La educación artística sigue siendo uno de los espacios donde el alumnado puede pensar quién es, qué siente y cómo quiere estar en el mundo. En 13 institutos andaluces, el colectivo EnModoArte impulsa proyectos que combinan creación, reflexión y comunidad
Una educación artística comprometida con la vida necesita utilizar la diversidad cultural, emocional y social como fuente de aprendizaje y convivencia. No se trata solo de enseñar técnicas o estilos, sino de cultivar una mirada crítica y sensible que ayude a comprender la complejidad del mundo y las tensiones que lo atraviesan. Por eso su presencia es insustituible en el currículo básico. ...
Esta idea conecta con el sentido profundo de la educación de generar agencia y construir narrativas que permitan al estudiante ampliar su visión de la realidad y de su relación con los otros y consigo mismo. Educar es, en última instancia, abrir el futuro y decidir colectivamente qué tipo de futuro queremos para la juventud.
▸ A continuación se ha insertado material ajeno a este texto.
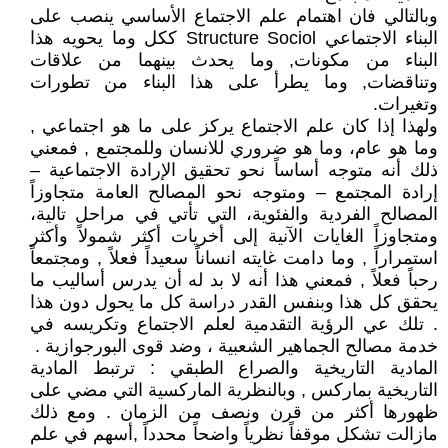
وبالتالي فان اهتمام علم الاجتماع الأساسي ينصب على
البناء الاجتماعي Structure Sociol ككل وما يحويه هذا
البناء من مكونات, وما يحدث بينهما من علاقات
وتناقضات, وما يطرأ على هذا البناء من تطورات
وتغيرات.
ولهذا إذا كان علم الاجتماع يركز على ما هو اجتماعي ,
وما هو عام، وما هو ضروري للانسان وللمجتمع , فمعني
ذلك أنه متوجه أساساً نحو تحقيق الإرادة الاجتماعية –
إرادة المجتمع – ومتوجه نحو المصالح العامة متجاوزاً
المصالح الفردية والفئوية، التي تأتي في مراحل تالية،
ومتجاوزاً الغايات الآنية إلى أخريات أكثر شمولاً وأكثر
استمراراً , وما دامت غايته انساناً سعيداً فعلاً , ومجتمعاً
رحباً فعلاً , فمعني هذا أنه لا بد له أن يدرس أساليب ما
يحقق كل هذا وبنفس القدر دراسة كل ما يحول دون هذا
. تلك عي الرؤية التقدمية لعلم الاجتماع وتكريسه في
خدمة مصالح الجماهير الشعبية ، وضد قوى البورجوازية .
المادية التاريخية والصراع الطبقي : ترتبط المادية
التاريخية بماركس , وبالنظرية الماركسية التي مضي على
ظهورها أكثر من قرن ونصف من الزمان . ومع ذلك
مازالت تشكل موقفاً نظرياً واضحاً محدداً ,أسهم في علم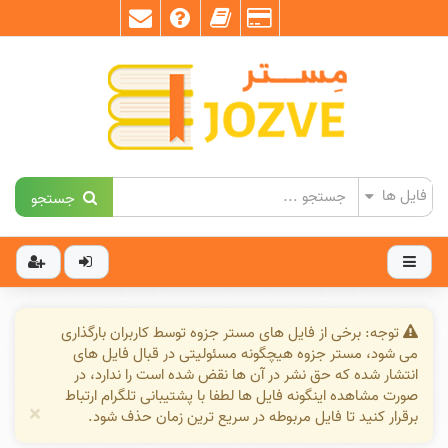
جستجو
توجه: برخی از فایل های مستر جزوه توسط کاربران بارگذاری
می شود، مستر جزوه هیچگونه مسئولیتی در قبال فایل های
انتشار شده که حق نشر در آن ها نقض شده است را ندارد، در
صورت مشاهده اینگونه فایل ها لطفا با پشتیبانی تلگرام ارتباط
×
برقرار کنید تا فایل مربوطه در سریع ترین زمان حذف شود.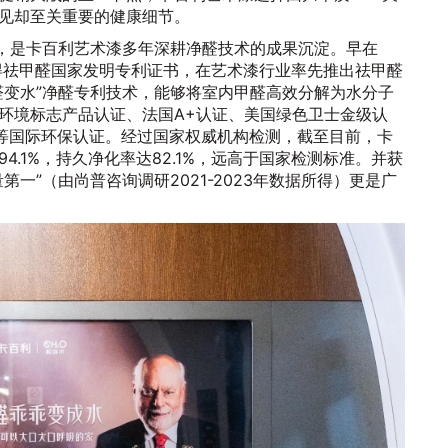
见却至关重要的健康细节。
后，是卡百利艺术漆多年深耕净醛技术的成果沉淀。早在
获得祛甲醛国家发明专利证书，在艺术漆行业率先推出祛甲醛
醛变水”净醛专利技术，能够将室内甲醛高效分解为水分子
环境标志产品认证、法国A+认证、美国绿色卫士金级认
CH等国际环保认证。经过国家权威机构检测，截至目前，卡
4.1%，持久净化率达82.1%，远高于国家检测标准。并获
第一”（由尚普咨询调研2021-2023年数据所得）更是广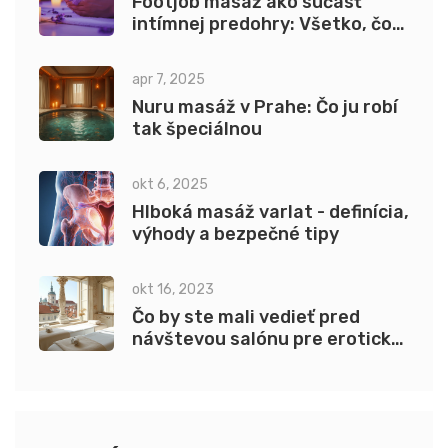
Footjob masáž ako súčasť
intímnej predohry: Všetko, čo
potrebujete vedieť
apr 7, 2025
Nuru masáž v Prahe: Čo ju robí
tak špeciálnou
okt 6, 2025
Hlboká masáž varlat - definícia,
výhody a bezpečné tipy
okt 16, 2023
Čo by ste mali vedieť pred
návštevou salónu pre erotickú
masáž v Prahe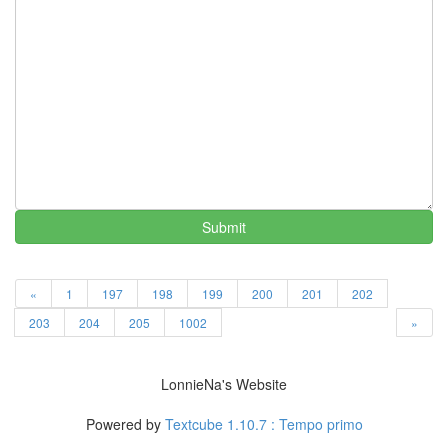
멍
멍
이
들
의
우
정
By
LonnieNa
나
Submit
랑
똑
같
이
«
1
197
198
199
200
201
202
닮
203
204
205
1002
»
은
딸
By
LonnieNa's Website
LonnieNa
Powered by
Textcube 1.10.7 : Tempo primo
사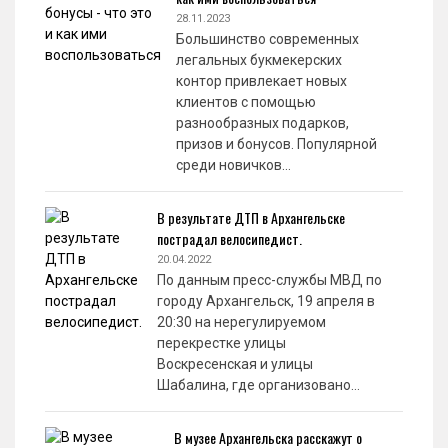
28.11.2023
Большинство современных
легальных букмекерских
контор привлекает новых
клиентов с помощью
разнообразных подарков,
призов и бонусов. Популярной
среди новичков…
В результате ДТП в Архангельске
пострадал велосипедист.
20.04.2022
По данным пресс-службы МВД по
городу Архангельск, 19 апреля в
20:30 на нерегулируемом
перекрестке улицы
Воскресенская и улицы
Шабалина, где организовано…
В музее Архангельска расскажут о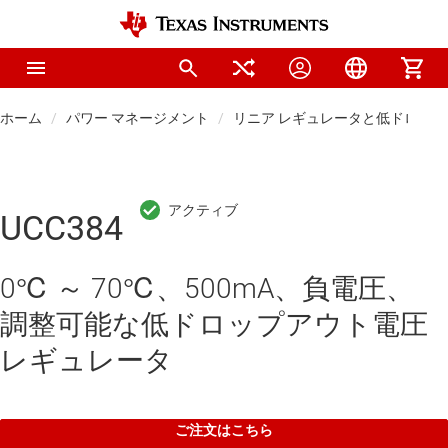
ホーム
パワー マネージメント
リニア レギュレータと低ドロップアウ
UCC384
0℃ ～ 70℃、500mA、負電圧、
調整可能な低ドロップアウト電圧
レギュレータ
ご注文はこちら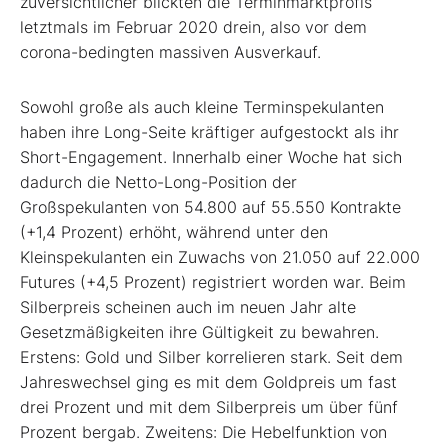
zuversichtlicher blickten die Terminmarktprofis
letztmals im Februar 2020 drein, also vor dem
corona-bedingten massiven Ausverkauf.
Sowohl große als auch kleine Terminspekulanten
haben ihre Long-Seite kräftiger aufgestockt als ihr
Short-Engagement. Innerhalb einer Woche hat sich
dadurch die Netto-Long-Position der
Großspekulanten von 54.800 auf 55.550 Kontrakte
(+1,4 Prozent) erhöht, während unter den
Kleinspekulanten ein Zuwachs von 21.050 auf 22.000
Futures (+4,5 Prozent) registriert worden war. Beim
Silberpreis scheinen auch im neuen Jahr alte
Gesetzmäßigkeiten ihre Gültigkeit zu bewahren.
Erstens: Gold und Silber korrelieren stark. Seit dem
Jahreswechsel ging es mit dem Goldpreis um fast
drei Prozent und mit dem Silberpreis um über fünf
Prozent bergab. Zweitens: Die Hebelfunktion von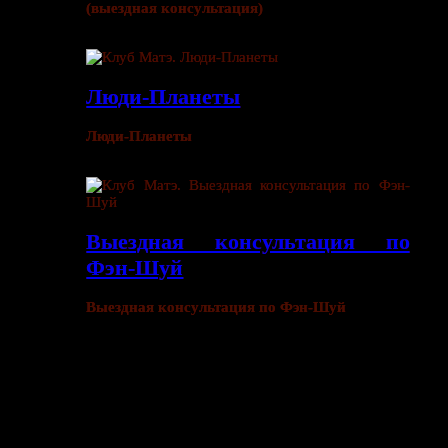
(выездная консультация)
Люди-Планеты
Люди-Планеты
Выездная консультация по
Фэн-Шуй
Выездная консультация по Фэн-Шуй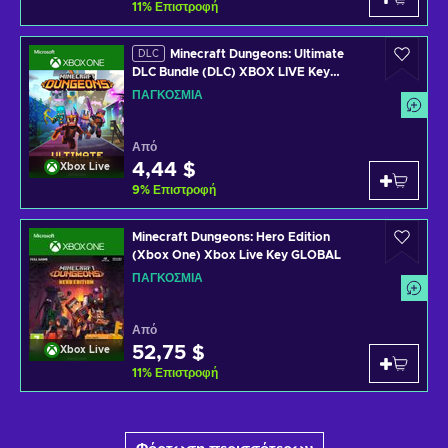
11
%
Επιστροφή
Minecraft Dungeons: Ultimate
DLC
DLC Bundle (DLC) XBOX LIVE Key
GLOBAL
ΠΑΓΚΌΣΜΙΑ
Από
4,44 $
Xbox Live
9
%
Επιστροφή
Minecraft Dungeons: Hero Edition
(Xbox One) Xbox Live Key GLOBAL
ΠΑΓΚΌΣΜΙΑ
Από
52,75 $
Xbox Live
11
%
Επιστροφή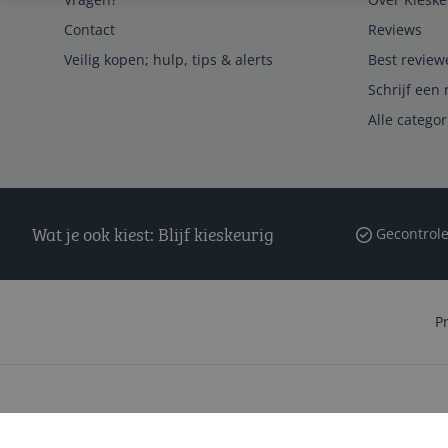
Contact
Reviews
Veilig kopen; hulp, tips & alerts
Best review
Schrijf een 
Alle catego
Wat je ook kiest: Blijf kieskeurig
Gecontrole
P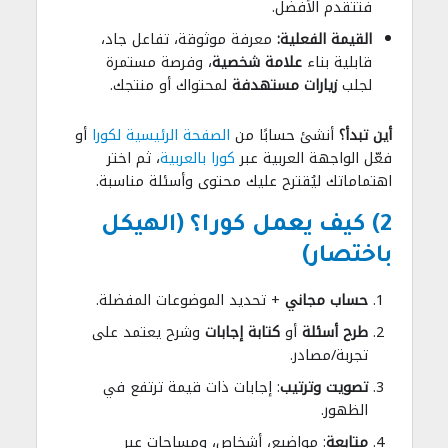
فتتقدم الأفضل.
القيمة الفعلية:
معرفة موثوقة، تفاعل جاد،
قابلية بناء
علامة شخصية
، وفرصة مستمرة
لجلب
زيارات مستهدفة
لمحتواك أو منتجك.
أين تبدأ؟
أنشئ حسابًا من
الصفحة الرئيسية لكورا
أو
فعّل الواجهة العربية عبر
كورا بالعربية
، ثم اختر
اهتماماتك ليُقترح عليك محتوى وأسئلة مناسبة.
2) كيف يعمل كورا؟ (الهيكل
باختصار)
حساب مجاني
+ تحديد الموضوعات المفضلة.
طرح أسئلة
أو
كتابة إجابات
وشرح يعتمد على
تجربة/مصادر.
تصويت وترتيب
: إجابات ذات قيمة ترتفع في
الظهور.
متابعة
: مواضيع، أشخاص، ومساحات عبر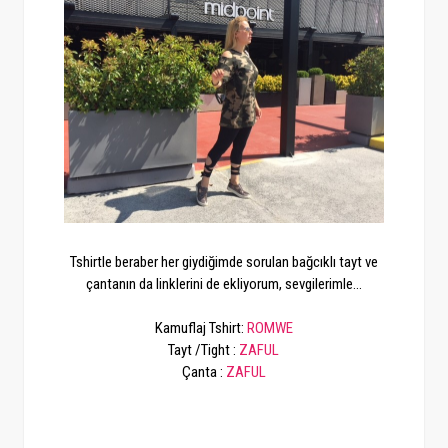
Tshirtle beraber her giydiğimde sorulan bağcıklı tayt ve
çantanın da linklerini de ekliyorum, sevgilerimle...
Kamuflaj Tshirt:
ROMWE
Tayt /Tight :
ZAFUL
Çanta :
ZAFUL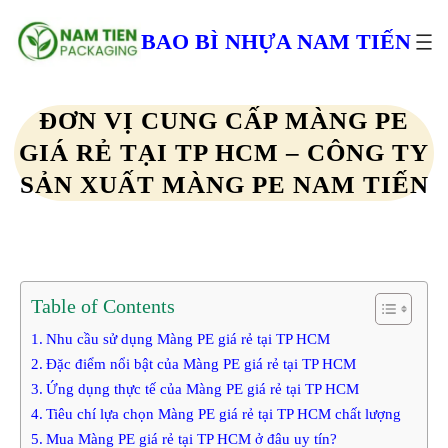
Chuyển
đến
BAO BÌ NHỰA NAM TIẾN
phần
nội
dung
ĐƠN VỊ CUNG CẤP MÀNG PE
GIÁ RẺ TẠI TP HCM – CÔNG TY
SẢN XUẤT MÀNG PE NAM TIẾN
Table of Contents
Nhu cầu sử dụng Màng PE giá rẻ tại TP HCM
Đặc điểm nổi bật của Màng PE giá rẻ tại TP HCM
Ứng dụng thực tế của Màng PE giá rẻ tại TP HCM
Tiêu chí lựa chọn Màng PE giá rẻ tại TP HCM chất lượng
Mua Màng PE giá rẻ tại TP HCM ở đâu uy tín?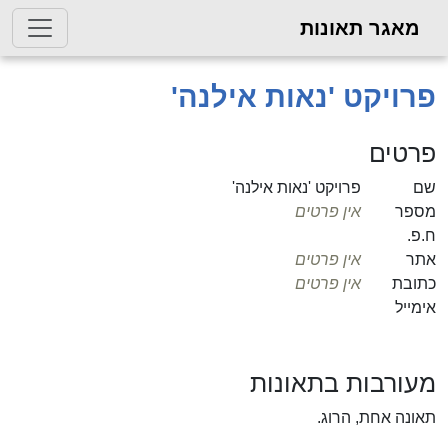
מאגר תאונות
פרויקט 'נאות אילנה'
פרטים
שם
פרויקט 'נאות אילנה'
מספר
אין פרטים
ח.פ.
אתר
אין פרטים
כתובת
אין פרטים
אימייל
מעורבות בתאונות
תאונה אחת, הרוג.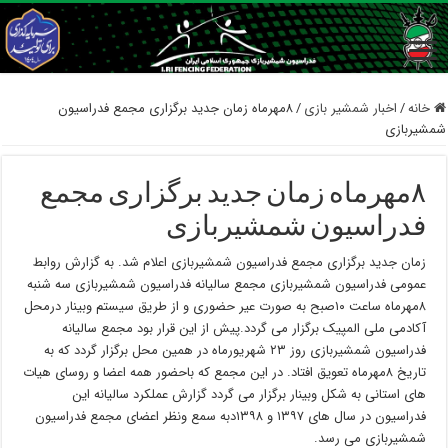
خانه
/
اخبار شمشیر بازی
/
۸مهرماه زمان جدید برگزاری مجمع فدراسیون
شمشیربازی
۸مهرماه زمان جدید برگزاری مجمع
فدراسیون شمشیربازی
زمان جدید برگزاری مجمع فدراسیون شمشیربازی اعلام شد. به گزارش روابط
عمومی فدراسیون شمشیربازی مجمع سالیانه فدراسیون شمشیربازی سه شنبه
۸مهرماه ساعت ۱۰صبح به صورت عیر حضوری و از طریق سیستم وبینار درمحل
آکادمی ملی المپیک برگزار می گردد.پیش از این قرار بود مجمع سالیانه
فدراسیون شمشیربازی روز ۲۳ شهریورماه در همین محل برگزار گردد که به
تاریخ ۸مهرماه تعویق افتاد. در این مجمع که باحضور همه اعضا و روسای هیات
های استانی به شکل وبینار برگزار می گردد گزارش عملکرد سالیانه این
فدراسیون در سال های ۱۳۹۷ و ۱۳۹۸دبه سمع ونظر اعضای مجمع فدراسیون
شمشیربازی می رسد.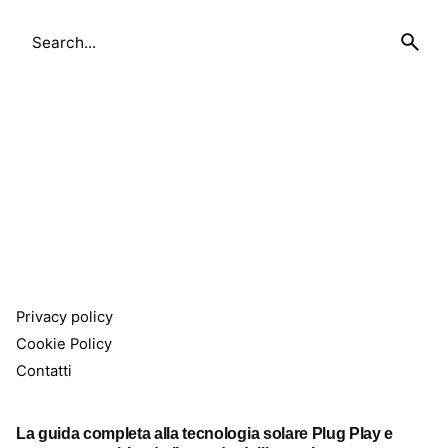
Search
for
Privacy policy
Cookie Policy
Contatti
La guida completa alla tecnologia solare Plug Play e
El arte puede ser un espacio fértil para conversar, cuestionar y reconstruir significados. Un terreno en el que los estudiantes interpretan contextos, identifican estereotipos e imaginan alternativas más justas y humanas. Permite pasar de un discurso de la ansiedad a otro de la crítica y, de este, a un discurso de las posibilidades. Hablar de posibilidades es imaginar futuros distintos del presente.